Este mês, um levantamento do Valor com dados de Itaú, Bradesco, Santander, Banco do Brasil e Caixa já tinha mostrado que em 2023, pela primeira vez, a poupança foi ultrapassada pelas letras (LCI, LCA, letras financeiras, entre outras) como fonte de funding para as instituições. Os CDBs também cresceram fortemente e superam poupança, letras e bônus externos combinados.

Desde que o rendimento da poupança foi alterado, em 2012, os CDBs vêm ganhando força, movimento que foi reforçado a partir de 2018 com a ascensão das plataformas de investimento, que passaram a distribuir títulos de terceiros, incluindo de bancos médios, que oferecem rendimentos mais atrativos.

No início do ano, dados da Associação Brasileira das Entidades de Crédito Imobiliário e Poupança (Abecip) tinham mostrado que a poupança terminou 2023 com a menor participação da história na estrutura de fontes de recursos usados no crédito imobiliário. Em termos absolutos, o saldo das captações por meio de instrumentos de mercado de capitais (40%) ultrapassou, pela primeira vez, a tradicional caderneta (34%) na composição do funding.

O diretor de fiscalização do BC, Ailton de Aquino Santos, ressaltou na terça-feira que o estudo ainda demanda mais aprofundamento e pontuou que essa migração dos recursos da poupança vem se acentuando. “Há uma facilidade maior para deslocar os recursos, e também tem um outro fator que vem se apresentando que é o próprio uso do open finance. A capacidade de quando você compartilha seus dados e tem recursos na poupança, o outro banco que você compartilhou e oferece um produto de maior rentabilidade.”

A pesquisa também destaca outros fatores relevantes para a redução do saldo da poupança. Considerando os 16% maiores sacadores, cerca de R$ 106 bilhões não foram para os ativos financeiros mapeados. De acordo com a pesquisa, os recursos podem ter ido para consumo, pagamento de empréstimos, investimentos em ativos reais e aplicações em títulos públicos ou ações negociadas na bolsa. “A indisponibilidade de dados impossibilitou identificar a eventual alocação dos recursos em ativos reais e nesses tipos de aplicações financeiras”, diz o estudo.
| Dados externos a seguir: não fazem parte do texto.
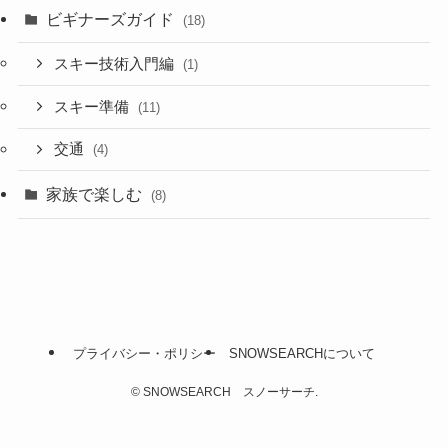
ビギナーズガイド
(18)
スキー技術入門編
(1)
スキー準備
(11)
交通
(4)
家族で楽しむ
(8)
プライバシー・ポリシー
SNOWSEARCHについて
©
SNOWSEARCH スノーサーチ.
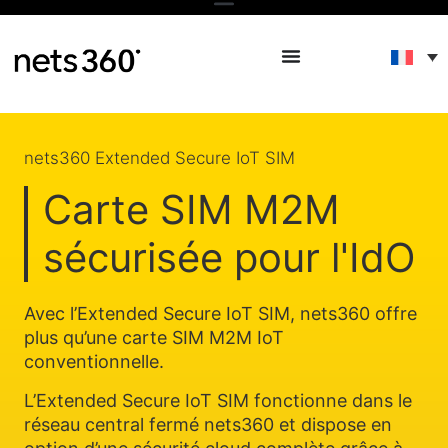
nets360 Extended Secure IoT SIM
Carte SIM M2M
sécurisée pour l'IdO
Avec l’Extended Secure IoT SIM, nets360 offre
plus qu’une carte SIM M2M IoT
conventionnelle.
L’Extended Secure IoT SIM fonctionne dans le
réseau central fermé nets360 et dispose en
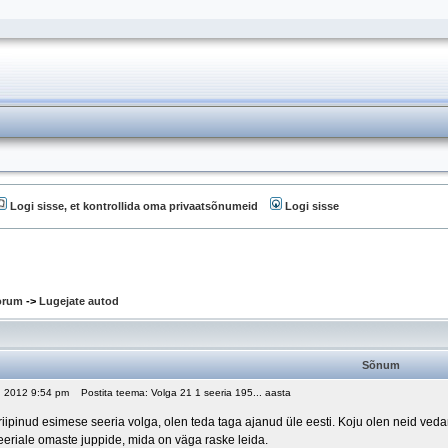
Logi sisse, et kontrollida oma privaatsõnumeid
Logi sisse
oorum
->
Lugejate autod
Sõnum
5, 2012 9:54 pm
Postita teema: Volga 21 1 seeria 195... aasta
ipinud esimese seeria volga, olen teda taga ajanud üle eesti. Koju olen neid vedanud
eeriale omaste juppide, mida on väga raske leida.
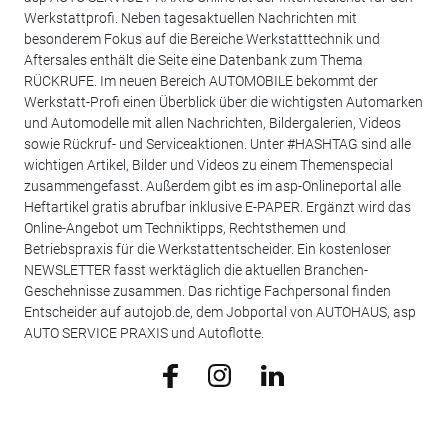
Werkstattprofi. Neben tagesaktuellen Nachrichten mit
besonderem Fokus auf die Bereiche Werkstatttechnik und
Aftersales enthält die Seite eine Datenbank zum Thema
RÜCKRUFE. Im neuen Bereich AUTOMOBILE bekommt der
Werkstatt-Profi einen Überblick über die wichtigsten Automarken
und Automodelle mit allen Nachrichten, Bildergalerien, Videos
sowie Rückruf- und Serviceaktionen. Unter #HASHTAG sind alle
wichtigen Artikel, Bilder und Videos zu einem Themenspecial
zusammengefasst. Außerdem gibt es im asp-Onlineportal alle
Heftartikel gratis abrufbar inklusive E-PAPER. Ergänzt wird das
Online-Angebot um Techniktipps, Rechtsthemen und
Betriebspraxis für die Werkstattentscheider. Ein kostenloser
NEWSLETTER fasst werktäglich die aktuellen Branchen-
Geschehnisse zusammen. Das richtige Fachpersonal finden
Entscheider auf autojob.de, dem Jobportal von AUTOHAUS, asp
AUTO SERVICE PRAXIS und Autoflotte.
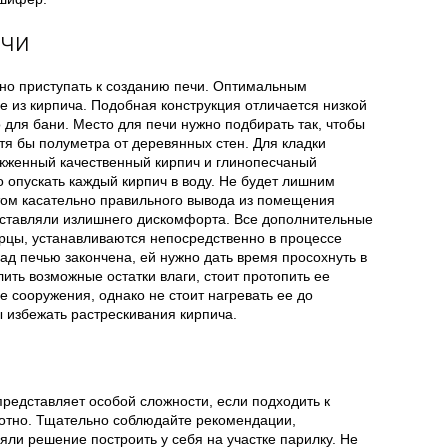
ечи
жно приступать к созданию печи. Оптимальным
е из кирпича. Подобная конструкция отличается низкой
 для бани. Место для печи нужно подбирать так, чтобы
тя бы полуметра от деревянных стен. Для кладки
жженный качественный кирпич и глинопесчаный
 опускать каждый кирпич в воду. Не будет лишним
том касательно правильного вывода из помещения
оставляли излишнего дискомфорта. Все дополнительные
ерцы, устанавливаются непосредственно в процессе
над печью закончена, ей нужно дать время просохнуть в
ить возможные остатки влаги, стоит протопить ее
е сооружения, однако не стоит нагревать ее до
 избежать растрескивания кирпича.
редставляет особой сложности, если подходить к
отно. Тщательно соблюдайте рекомендации,
яли решение построить у себя на участке парилку. Не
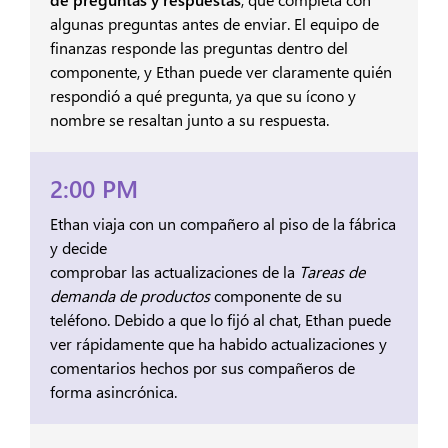
algunas preguntas antes de enviar. El equipo de
finanzas responde las preguntas dentro del
componente, y Ethan puede ver claramente quién
respondió a qué pregunta, ya que su ícono y
nombre se resaltan junto a su respuesta.
2:00 PM
Ethan viaja con un compañero al piso de la fábrica
y decide
comprobar las actualizaciones de la
Tareas de
demanda de productos
componente de su
teléfono. Debido a que lo fijó al chat, Ethan puede
ver rápidamente que ha habido actualizaciones y
comentarios hechos por sus compañeros de
forma asincrónica.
De qualquer forma, a poupança perdeu espaço na carteira dos investidores de todas as faixas de renda. Naqueles 16% maiores sacadores, ela passou de 37% para 18% do portfólio total. Dados da Associação Brasileira das Entidades dos Mercados Financeiro e de Capitais (Anbima) corroboram essa visão. Em março deste ano, os investidores de varejo tinham R$ 4,586 trilhões aplicados. Desse total, 16,7% estavam em fundos de investimento, 32,9% em títulos privados (incluindo CDBs, LCI e LCA), e 19,9% em poupança, entre outros. No private, que abarca os multimilionários, a fatia da poupança é infinitamente menor, de apenas 0,3% da carteira total.

O diretor de fiscalização ressaltou que a questão do funding para o sistema imobiliário vem sendo debatida constantemente no Comitê de Política Monetária (Copom) e no Comitê de Estabilidade Financeira (Comef) do Banco Central. Aquino também mencionou a medida provisória editada pelo governo na semana passada que permite que a Empresa Gestora de Ativos (Emgea) atue como securitizadora no mercado imobiliário. Para o diretor, essa é uma ação adicional e governo, BC e players do mercado estão atentos a esse tema.

“A securitização é sempre importante porque você abre espaço no balanço das instituições financeiras para poder conceder mais crédito”, afirmou.